Il “relativismo” (o sonno della ragione) di Massimo Moratti

Questa volta in fondo ha ragione, è davvero impossibile dargli torto. Il caro vecchio Massimo Moratti, che non si sa bene ora quale ruolo abbia nella seconda squadra di Milano, ha ribadito che lo scudetto al quale è più legato è quello vinto “a tavolino”. Il petroliere si riferisce alla stagione 2005/2006, che si concluse con la Juventus a 91 punti e la sua squadra a 76. Lezione di relativismo applicata al calcio: chi è relativista sostiene che una verità assoluta non esiste, oppure, anche se esiste, non è conoscibile o esprimibile o, in alternativa, è conoscibile o esprimibile soltanto parzialmente. Alziamo le mani, dunque, al cospetto dell’erede di Karl Popper: «Tutta la conoscenza rimane fallibile, congetturale….la scienza è fallibile perché la scienza è umana».

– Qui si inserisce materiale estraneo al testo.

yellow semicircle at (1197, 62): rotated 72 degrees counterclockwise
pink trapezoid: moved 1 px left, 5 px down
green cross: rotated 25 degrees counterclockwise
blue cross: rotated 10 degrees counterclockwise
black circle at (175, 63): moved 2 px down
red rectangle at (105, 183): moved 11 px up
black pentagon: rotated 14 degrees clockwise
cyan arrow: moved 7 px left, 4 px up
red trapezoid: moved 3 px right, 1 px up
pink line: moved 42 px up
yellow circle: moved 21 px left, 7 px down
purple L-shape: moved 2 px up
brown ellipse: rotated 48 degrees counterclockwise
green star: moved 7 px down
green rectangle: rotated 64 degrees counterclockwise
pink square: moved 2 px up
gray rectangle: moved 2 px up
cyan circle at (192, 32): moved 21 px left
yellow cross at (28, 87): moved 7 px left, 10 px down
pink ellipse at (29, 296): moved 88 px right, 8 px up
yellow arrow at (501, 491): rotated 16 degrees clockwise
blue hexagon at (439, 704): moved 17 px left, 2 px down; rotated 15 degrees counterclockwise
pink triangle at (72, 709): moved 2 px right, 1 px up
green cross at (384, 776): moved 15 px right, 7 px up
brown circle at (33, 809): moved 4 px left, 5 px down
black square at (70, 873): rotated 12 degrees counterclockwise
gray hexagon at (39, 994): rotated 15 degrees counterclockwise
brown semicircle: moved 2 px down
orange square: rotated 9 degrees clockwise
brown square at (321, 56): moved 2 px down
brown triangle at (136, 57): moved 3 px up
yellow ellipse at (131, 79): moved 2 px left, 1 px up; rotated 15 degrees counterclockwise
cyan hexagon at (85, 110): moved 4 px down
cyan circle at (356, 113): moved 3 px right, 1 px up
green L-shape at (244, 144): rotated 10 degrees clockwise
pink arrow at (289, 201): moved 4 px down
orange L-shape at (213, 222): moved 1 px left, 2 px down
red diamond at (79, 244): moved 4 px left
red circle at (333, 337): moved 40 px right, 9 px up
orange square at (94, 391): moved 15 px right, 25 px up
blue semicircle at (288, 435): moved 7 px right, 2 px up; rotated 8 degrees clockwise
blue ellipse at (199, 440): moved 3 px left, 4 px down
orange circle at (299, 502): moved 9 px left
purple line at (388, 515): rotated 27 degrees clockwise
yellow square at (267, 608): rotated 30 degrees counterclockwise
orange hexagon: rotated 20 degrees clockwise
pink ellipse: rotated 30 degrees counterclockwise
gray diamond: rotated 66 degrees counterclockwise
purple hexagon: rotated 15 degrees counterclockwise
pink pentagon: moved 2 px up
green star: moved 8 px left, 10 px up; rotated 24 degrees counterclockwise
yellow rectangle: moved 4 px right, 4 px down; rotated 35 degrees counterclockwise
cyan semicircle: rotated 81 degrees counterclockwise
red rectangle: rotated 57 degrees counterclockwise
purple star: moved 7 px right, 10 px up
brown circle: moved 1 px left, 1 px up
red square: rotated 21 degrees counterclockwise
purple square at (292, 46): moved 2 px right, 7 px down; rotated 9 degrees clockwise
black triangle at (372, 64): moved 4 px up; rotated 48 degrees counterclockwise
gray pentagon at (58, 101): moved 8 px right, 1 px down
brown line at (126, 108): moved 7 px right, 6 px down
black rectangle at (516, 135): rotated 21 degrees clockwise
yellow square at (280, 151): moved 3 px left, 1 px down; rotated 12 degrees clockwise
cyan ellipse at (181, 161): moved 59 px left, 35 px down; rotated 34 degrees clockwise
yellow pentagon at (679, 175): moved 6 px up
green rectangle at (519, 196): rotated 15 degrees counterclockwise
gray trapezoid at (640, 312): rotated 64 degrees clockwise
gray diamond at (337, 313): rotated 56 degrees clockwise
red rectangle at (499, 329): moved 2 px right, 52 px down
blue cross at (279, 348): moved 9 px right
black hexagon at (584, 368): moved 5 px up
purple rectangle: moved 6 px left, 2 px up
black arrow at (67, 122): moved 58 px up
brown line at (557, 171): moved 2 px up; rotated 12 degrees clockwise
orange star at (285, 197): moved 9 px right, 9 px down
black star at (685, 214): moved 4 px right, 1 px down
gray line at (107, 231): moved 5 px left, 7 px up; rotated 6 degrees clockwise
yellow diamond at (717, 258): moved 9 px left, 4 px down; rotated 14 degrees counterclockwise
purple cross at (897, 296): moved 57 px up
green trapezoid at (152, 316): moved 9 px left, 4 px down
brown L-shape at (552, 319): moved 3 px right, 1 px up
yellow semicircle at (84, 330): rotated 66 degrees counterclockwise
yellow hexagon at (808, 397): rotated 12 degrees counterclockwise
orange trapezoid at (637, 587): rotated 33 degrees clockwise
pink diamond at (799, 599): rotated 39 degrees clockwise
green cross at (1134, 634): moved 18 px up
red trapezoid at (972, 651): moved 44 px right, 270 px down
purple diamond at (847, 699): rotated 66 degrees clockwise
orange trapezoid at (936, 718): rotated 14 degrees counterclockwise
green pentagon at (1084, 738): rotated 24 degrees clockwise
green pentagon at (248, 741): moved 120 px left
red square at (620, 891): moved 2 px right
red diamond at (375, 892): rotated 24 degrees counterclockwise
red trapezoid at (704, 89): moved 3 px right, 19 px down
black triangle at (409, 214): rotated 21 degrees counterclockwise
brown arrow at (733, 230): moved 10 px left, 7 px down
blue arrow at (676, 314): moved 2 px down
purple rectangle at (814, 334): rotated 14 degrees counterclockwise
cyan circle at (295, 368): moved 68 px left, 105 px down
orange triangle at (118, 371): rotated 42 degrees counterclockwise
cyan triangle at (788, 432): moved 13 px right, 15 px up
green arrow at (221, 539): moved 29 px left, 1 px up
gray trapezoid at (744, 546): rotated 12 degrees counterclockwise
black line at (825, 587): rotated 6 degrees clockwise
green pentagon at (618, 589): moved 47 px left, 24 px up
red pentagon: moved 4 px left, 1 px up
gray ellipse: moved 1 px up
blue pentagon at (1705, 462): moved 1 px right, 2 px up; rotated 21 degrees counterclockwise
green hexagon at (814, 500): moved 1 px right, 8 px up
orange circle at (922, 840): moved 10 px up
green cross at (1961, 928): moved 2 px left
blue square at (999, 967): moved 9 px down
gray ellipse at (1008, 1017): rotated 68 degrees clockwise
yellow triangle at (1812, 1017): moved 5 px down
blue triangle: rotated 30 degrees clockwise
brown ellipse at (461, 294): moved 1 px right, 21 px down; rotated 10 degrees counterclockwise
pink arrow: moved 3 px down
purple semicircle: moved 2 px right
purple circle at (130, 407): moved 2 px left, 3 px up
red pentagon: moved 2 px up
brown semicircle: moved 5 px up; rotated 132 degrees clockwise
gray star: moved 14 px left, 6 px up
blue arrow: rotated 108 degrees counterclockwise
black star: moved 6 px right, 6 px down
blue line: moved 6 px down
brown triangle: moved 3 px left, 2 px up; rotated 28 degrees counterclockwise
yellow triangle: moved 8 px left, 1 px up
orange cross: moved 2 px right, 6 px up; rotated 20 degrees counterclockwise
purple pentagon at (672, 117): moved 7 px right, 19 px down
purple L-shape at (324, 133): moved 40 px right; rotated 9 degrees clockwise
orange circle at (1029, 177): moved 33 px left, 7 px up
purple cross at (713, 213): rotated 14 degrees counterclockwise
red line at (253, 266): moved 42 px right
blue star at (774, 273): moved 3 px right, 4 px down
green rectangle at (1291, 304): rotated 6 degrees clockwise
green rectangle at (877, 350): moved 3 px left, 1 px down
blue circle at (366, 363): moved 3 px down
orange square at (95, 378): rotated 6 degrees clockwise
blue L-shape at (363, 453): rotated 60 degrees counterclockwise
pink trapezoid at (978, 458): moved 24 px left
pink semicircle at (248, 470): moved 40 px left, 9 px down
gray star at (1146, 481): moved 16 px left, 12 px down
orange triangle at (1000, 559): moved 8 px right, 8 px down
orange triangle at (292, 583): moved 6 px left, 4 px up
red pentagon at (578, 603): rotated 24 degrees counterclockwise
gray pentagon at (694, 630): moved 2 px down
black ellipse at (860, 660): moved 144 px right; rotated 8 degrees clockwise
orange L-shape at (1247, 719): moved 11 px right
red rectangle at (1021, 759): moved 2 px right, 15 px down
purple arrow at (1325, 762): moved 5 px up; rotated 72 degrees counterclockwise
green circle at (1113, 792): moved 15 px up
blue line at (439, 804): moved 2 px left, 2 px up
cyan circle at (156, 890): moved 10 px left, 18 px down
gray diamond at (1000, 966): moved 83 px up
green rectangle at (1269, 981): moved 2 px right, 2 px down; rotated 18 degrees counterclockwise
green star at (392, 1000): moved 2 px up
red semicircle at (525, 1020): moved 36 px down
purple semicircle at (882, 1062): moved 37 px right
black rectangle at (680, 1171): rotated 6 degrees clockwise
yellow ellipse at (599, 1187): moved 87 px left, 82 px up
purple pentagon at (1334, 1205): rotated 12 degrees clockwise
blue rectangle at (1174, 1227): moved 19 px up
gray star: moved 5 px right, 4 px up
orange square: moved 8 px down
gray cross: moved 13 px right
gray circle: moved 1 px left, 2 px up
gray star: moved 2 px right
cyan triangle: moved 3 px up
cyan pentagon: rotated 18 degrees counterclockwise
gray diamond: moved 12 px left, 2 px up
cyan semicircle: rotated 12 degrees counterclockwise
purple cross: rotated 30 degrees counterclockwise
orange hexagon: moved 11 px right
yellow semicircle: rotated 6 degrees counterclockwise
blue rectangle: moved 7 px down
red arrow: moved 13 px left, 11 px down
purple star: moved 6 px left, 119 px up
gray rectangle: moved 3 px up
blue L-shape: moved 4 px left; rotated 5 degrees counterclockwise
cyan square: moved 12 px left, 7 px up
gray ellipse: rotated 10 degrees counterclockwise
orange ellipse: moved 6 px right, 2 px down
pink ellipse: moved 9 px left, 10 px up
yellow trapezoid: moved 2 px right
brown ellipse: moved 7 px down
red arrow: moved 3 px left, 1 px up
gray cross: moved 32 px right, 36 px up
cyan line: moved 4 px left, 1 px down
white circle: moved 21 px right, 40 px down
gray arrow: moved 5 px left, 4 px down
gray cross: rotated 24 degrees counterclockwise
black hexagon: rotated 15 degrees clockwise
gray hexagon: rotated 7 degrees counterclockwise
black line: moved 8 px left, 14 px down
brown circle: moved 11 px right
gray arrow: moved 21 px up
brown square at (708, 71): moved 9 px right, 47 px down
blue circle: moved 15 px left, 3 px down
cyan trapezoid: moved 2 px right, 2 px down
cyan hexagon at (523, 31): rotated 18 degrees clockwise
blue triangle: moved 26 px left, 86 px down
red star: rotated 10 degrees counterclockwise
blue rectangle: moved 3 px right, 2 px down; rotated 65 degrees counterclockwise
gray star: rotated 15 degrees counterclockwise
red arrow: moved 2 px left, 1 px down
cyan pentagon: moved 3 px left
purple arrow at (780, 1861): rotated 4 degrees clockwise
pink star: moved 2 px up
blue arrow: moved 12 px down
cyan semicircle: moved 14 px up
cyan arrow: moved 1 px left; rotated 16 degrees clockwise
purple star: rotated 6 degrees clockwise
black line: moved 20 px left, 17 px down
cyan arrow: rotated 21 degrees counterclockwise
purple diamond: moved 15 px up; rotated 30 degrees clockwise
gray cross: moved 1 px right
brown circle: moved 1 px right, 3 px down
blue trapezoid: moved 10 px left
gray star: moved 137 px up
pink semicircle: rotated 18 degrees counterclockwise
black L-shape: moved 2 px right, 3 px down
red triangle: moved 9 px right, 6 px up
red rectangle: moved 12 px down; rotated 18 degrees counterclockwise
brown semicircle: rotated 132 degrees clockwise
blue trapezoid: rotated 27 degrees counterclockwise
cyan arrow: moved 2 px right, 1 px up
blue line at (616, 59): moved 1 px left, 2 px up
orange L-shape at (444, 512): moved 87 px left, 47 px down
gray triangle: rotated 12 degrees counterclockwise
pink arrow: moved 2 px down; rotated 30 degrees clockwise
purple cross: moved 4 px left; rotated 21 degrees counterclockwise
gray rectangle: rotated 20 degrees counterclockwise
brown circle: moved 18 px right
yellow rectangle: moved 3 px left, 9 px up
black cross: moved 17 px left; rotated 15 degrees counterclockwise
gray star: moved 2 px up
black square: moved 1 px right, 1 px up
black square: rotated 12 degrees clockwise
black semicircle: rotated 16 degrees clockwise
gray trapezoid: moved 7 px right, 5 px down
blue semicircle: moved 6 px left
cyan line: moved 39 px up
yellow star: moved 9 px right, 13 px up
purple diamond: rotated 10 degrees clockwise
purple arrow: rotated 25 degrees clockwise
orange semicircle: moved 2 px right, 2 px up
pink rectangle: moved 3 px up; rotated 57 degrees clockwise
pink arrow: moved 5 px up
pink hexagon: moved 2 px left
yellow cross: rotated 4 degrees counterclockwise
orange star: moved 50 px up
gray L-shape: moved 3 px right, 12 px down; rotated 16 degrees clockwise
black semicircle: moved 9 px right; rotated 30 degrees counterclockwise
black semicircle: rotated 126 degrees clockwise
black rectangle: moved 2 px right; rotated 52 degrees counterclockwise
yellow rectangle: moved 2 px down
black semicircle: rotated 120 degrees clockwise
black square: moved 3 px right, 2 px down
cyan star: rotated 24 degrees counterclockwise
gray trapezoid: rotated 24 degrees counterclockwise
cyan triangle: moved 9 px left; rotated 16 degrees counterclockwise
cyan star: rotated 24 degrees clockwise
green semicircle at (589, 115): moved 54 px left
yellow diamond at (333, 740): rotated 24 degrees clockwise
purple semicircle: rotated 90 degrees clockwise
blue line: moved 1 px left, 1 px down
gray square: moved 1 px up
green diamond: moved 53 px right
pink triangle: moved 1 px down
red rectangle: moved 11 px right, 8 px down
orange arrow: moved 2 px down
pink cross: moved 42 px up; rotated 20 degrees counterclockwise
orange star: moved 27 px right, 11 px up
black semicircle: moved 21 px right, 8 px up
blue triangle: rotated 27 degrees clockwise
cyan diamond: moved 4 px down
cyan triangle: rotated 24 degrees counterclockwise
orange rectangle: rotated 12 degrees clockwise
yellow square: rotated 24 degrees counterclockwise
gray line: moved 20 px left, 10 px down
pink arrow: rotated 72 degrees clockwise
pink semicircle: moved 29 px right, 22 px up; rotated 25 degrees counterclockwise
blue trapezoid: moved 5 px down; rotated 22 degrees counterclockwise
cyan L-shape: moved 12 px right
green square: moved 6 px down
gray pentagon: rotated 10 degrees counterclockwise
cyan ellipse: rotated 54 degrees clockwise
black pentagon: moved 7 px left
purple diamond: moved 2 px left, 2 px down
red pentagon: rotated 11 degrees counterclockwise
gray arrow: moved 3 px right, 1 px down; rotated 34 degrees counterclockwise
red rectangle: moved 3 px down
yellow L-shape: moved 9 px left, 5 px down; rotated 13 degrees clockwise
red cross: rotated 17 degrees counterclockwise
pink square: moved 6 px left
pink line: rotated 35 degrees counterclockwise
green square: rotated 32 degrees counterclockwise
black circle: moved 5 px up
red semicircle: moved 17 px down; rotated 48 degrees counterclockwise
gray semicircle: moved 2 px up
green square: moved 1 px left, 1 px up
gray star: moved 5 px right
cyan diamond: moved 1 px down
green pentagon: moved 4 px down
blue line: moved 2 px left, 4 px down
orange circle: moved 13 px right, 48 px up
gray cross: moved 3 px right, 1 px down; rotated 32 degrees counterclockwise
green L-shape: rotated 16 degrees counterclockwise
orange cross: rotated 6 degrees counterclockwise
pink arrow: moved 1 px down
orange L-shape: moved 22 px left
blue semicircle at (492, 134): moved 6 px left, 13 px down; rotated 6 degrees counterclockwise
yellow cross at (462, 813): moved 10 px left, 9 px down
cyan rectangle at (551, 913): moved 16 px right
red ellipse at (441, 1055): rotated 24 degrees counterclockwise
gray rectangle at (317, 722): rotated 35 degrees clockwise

Ricapitolando: 91-76=15, e questa è matematica. Se la matematica è una scienza, e la scienza è fallibile, allora dobbiamo convenire che ha ragione Lui. Su quali basi, non lo sappiamo, ma siamo sicuri che non tarderà a spiegarcelo. D’altronde non stiamo mica parlando di un campionato che non è mai stato oggetto di nessuna indagine, e che ha fatto seguito ad un altro campionato che è stato dichiarato “non alterato” dal Tribunale di Napoli? No perché se fosse così, sarebbe il caso di proporre il caro Massimo per un Tso d’urgenza, ma siamo sicuri che la ratio di questo suo ragionamento sia da ricercare del relativismo culturale di cui sopra.

Potenza della filosofia, potenza della faccia tosta, o potenza del servilismo tipico dei media italiani? Prove false, guardalinee obbligati a modificare i referti, cene coi designatori, regali, telefonate, bilanci taroccati, pedinamenti, passaporti fasulli. E infine, una grossa grassa prescrizione ad annullare l’accusa di illecito sportivo mossa dalla Procura Federale della Figc, uno Scudetto assegnato da un comunicato stampa di un organo federale commmissariato (presieduto da un ex sodale del caro Massimo…), lo stesso che qualche anno dopo si sarebbe dichiarato “incompetente” in merito.

La società aperta è aperta al maggior numero possibile di idee e ideali differenti, e magari contrastanti. Ma, pena la sua autodissoluzione, non di tutti: la società aperta è chiusa solo agli intolleranti“, diceva ancora Popper. Non vogliamo certo esser tacciati d’intolleranza, ma ci piacerebbe domandare al signor Karl se la sua “società aperta” comprendesse anche i colpevoli di un certo numero di reati. Nel qual caso, per tornare al caro Massimo, ha ragione Lui.